Closed madwort closed 1 year ago
This will update the version of python from 3.5 to 3.7, so it has the potential to break things.
Runtime logs can be viewed by accessing google compute engine - vm instances - ctgov-converter
instance - cloud logging
appears to do much of the pipeline, including uploading a new copy of clinical_trials.csv
, but then this step returns a 504 timeout
startup-script: Running webhook https://staging-fdaaa.ebmdatalab.net/management/process_data/?secret=...&input_csv=https://storage.googleapis.com/ebmdatalab/clinicaltrials/clinical_trials.csv
(I think you can hit this link manually - if you have the secret - to reproduce the error)
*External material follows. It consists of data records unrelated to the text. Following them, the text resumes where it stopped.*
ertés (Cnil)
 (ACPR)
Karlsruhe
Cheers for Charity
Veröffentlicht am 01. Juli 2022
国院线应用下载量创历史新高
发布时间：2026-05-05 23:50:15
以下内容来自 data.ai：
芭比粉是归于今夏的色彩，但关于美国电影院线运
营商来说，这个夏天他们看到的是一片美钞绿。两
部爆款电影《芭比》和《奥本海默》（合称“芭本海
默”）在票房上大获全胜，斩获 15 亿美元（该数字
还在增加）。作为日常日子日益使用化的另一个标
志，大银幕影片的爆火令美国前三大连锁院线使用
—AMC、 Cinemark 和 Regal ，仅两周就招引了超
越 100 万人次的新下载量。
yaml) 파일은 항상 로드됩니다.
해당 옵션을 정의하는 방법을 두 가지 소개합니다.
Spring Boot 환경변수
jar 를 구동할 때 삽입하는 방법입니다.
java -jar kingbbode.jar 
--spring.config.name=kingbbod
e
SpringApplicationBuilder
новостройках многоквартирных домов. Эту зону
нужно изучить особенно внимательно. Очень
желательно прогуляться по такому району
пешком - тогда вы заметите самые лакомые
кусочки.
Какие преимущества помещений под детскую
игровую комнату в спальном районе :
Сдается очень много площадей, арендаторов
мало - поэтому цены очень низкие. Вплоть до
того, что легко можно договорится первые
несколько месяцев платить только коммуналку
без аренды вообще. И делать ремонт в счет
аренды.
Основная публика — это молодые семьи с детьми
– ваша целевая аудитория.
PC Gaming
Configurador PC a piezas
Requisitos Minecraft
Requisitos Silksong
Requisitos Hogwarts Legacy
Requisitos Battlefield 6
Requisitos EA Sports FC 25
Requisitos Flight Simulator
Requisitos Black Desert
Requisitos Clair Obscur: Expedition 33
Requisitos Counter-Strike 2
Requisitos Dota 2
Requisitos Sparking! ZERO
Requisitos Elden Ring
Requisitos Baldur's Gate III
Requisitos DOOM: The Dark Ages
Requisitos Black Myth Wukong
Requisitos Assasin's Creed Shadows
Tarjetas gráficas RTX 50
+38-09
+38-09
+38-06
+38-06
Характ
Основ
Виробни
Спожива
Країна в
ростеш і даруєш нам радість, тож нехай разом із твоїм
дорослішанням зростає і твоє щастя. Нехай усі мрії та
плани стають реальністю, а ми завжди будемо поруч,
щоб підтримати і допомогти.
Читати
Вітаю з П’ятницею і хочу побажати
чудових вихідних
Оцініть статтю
In /var/log/nginx/fdaaa_staging.error.log
we can also see the timeout:
2022/08/10 16:09:53 [error] 28696#28696: *73788 upstream timed out (110: Connection timed out) while reading response header from upstream, client: ..., server: staging-fdaaa.ebmdatalab.net, request: "GET /management/process_data/?secret=...&input_csv=https://storage.googleapis.com/ebmdatalab/clinicaltrials/clinical_trials.csv HTTP/1.1", upstream: "http://unix:/tmp/gunicorn-fdaaa_staging.sock/management/process_data/?secret=...&input_csv=https://storage.googleapis.com/ebmdatalab/clinicaltrials/clinical_trials.csv", host: "staging-fdaaa.ebmdatalab.net"
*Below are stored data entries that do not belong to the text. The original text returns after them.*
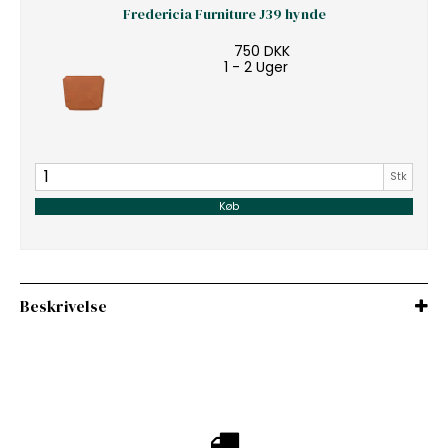
Fredericia Furniture J39 hynde
750 DKK
1 - 2 Uger
Stk
Køb
Beskrivelse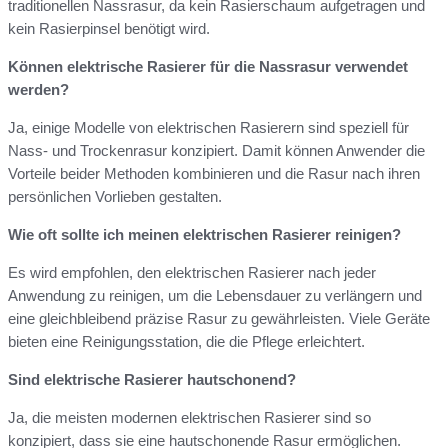
traditionellen Nassrasur, da kein Rasierschaum aufgetragen und
kein Rasierpinsel benötigt wird.
Können elektrische Rasierer für die Nassrasur verwendet
werden?
Ja, einige Modelle von elektrischen Rasierern sind speziell für
Nass- und Trockenrasur konzipiert. Damit können Anwender die
Vorteile beider Methoden kombinieren und die Rasur nach ihren
persönlichen Vorlieben gestalten.
Wie oft sollte ich meinen elektrischen Rasierer reinigen?
Es wird empfohlen, den elektrischen Rasierer nach jeder
Anwendung zu reinigen, um die Lebensdauer zu verlängern und
eine gleichbleibend präzise Rasur zu gewährleisten. Viele Geräte
bieten eine Reinigungsstation, die die Pflege erleichtert.
Sind elektrische Rasierer hautschonend?
Ja, die meisten modernen elektrischen Rasierer sind so
konzipiert, dass sie eine hautschonende Rasur ermöglichen.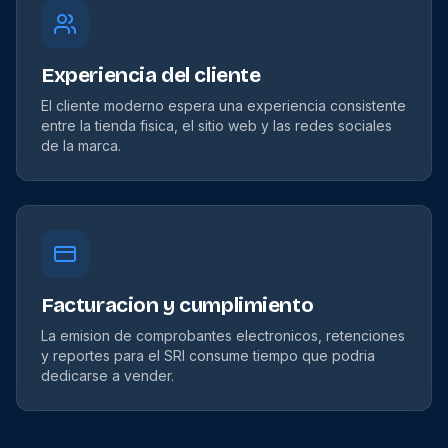
Experiencia del cliente
El cliente moderno espera una experiencia consistente
entre la tienda fisica, el sitio web y las redes sociales
de la marca.
Facturacion y cumplimiento
La emision de comprobantes electronicos, retenciones
y reportes para el SRI consume tiempo que podria
dedicarse a vender.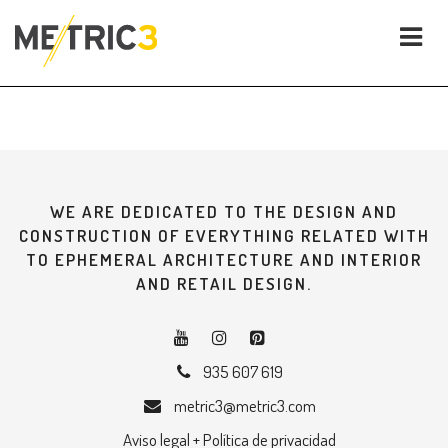
WE ARE DEDICATED TO THE DESIGN AND
CONSTRUCTION OF EVERYTHING RELATED WITH
TO EPHEMERAL ARCHITECTURE AND INTERIOR
AND RETAIL DESIGN.
935 607 619
metric3@metric3.com
Aviso legal + Política de privacidad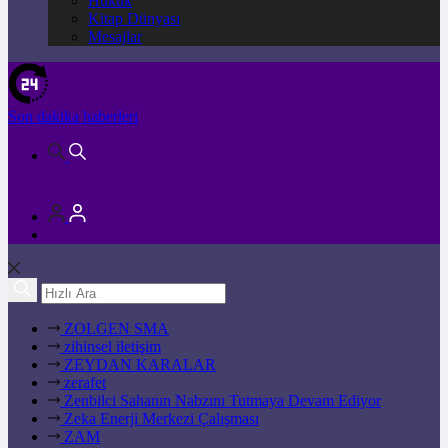
Hukuk
Kitap Dünyası
Mesajlar
Son dakika
haberleri
ZOLGEN SMA
zihinsel iletişim
ZEYDAN KARALAR
zerafet
Zenbilci Sahanın Nabzını Tutmaya Devam Ediyor
Zeka Enerji Merkezi Çalışması
ZAM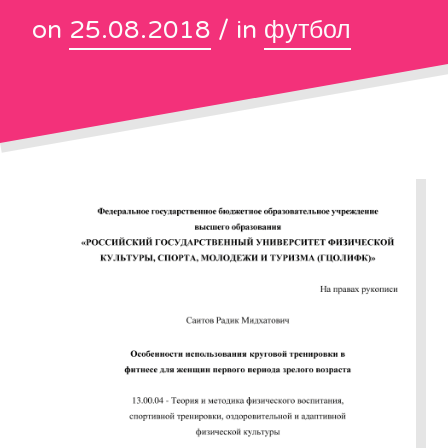
on
25.08.2018
/ in
футбол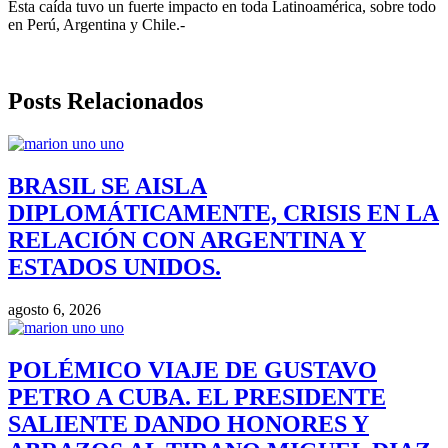
Esta caída tuvo un fuerte impacto en toda Latinoamérica, sobre todo
en Perú, Argentina y Chile.-
Posts Relacionados
BRASIL SE AISLA
DIPLOMÁTICAMENTE, CRISIS EN LA
RELACIÓN CON ARGENTINA Y
ESTADOS UNIDOS.
agosto 6, 2026
POLÉMICO VIAJE DE GUSTAVO
PETRO A CUBA. EL PRESIDENTE
SALIENTE DANDO HONORES Y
which in nginx timing out whilst waiting for gunicorn - I think we can fix this by increasing the request timeout in the nginx config.
Nb. we can also verify the gunicorn config which has an extra-long timeout here https://github.com/ebmdatalab/clinicaltrials-act-tracker/blob/gae-ise/deploy/gunicorn-fdaaa_staging.conf.py#L3
increased the nginx timeout to 300seconds, now getting a CloudFlare timeout ( Error 524 ) from the server. Removing CloudFlare proxy & re-trying.
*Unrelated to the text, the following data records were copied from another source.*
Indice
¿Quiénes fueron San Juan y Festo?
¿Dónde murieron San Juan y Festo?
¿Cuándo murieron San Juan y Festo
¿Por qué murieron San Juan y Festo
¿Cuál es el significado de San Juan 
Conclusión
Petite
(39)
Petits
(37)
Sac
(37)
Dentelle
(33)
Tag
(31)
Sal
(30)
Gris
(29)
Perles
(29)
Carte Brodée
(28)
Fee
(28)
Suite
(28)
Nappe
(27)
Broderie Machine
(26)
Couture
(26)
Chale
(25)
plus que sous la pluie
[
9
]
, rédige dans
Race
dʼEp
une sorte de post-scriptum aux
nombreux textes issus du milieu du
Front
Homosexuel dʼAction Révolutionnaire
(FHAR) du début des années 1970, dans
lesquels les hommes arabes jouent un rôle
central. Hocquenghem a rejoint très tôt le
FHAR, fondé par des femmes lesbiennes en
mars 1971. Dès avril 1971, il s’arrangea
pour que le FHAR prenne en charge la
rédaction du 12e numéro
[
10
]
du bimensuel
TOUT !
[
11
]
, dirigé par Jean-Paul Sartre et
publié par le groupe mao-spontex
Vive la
I have a suspicion that - minutes after the requests timed out - the gunicorn workers are still running on their 100min timeouts. I thenefore suspect that this might complete successfully at some point in the next hour or two, and that the warning is actually how this system has been functioning for the last couple of years. Will review tomorrow... Re-enabling the CF proxy. e.g. there are logs from 2022-07-12 showing the same error timeout.
UPDATE: the import process appears to have completed successfully!
The changes fix the run on the server, but the CI tests (have been) and are failing #18 , will investigate at a later date
At the time of writing, the data is imported into the staging deployment on smallweb1 using the gae-ise branch. This uses a debian 9 image, which has been discontinued. Upgrade this to debian 10 and fix any resulting issues.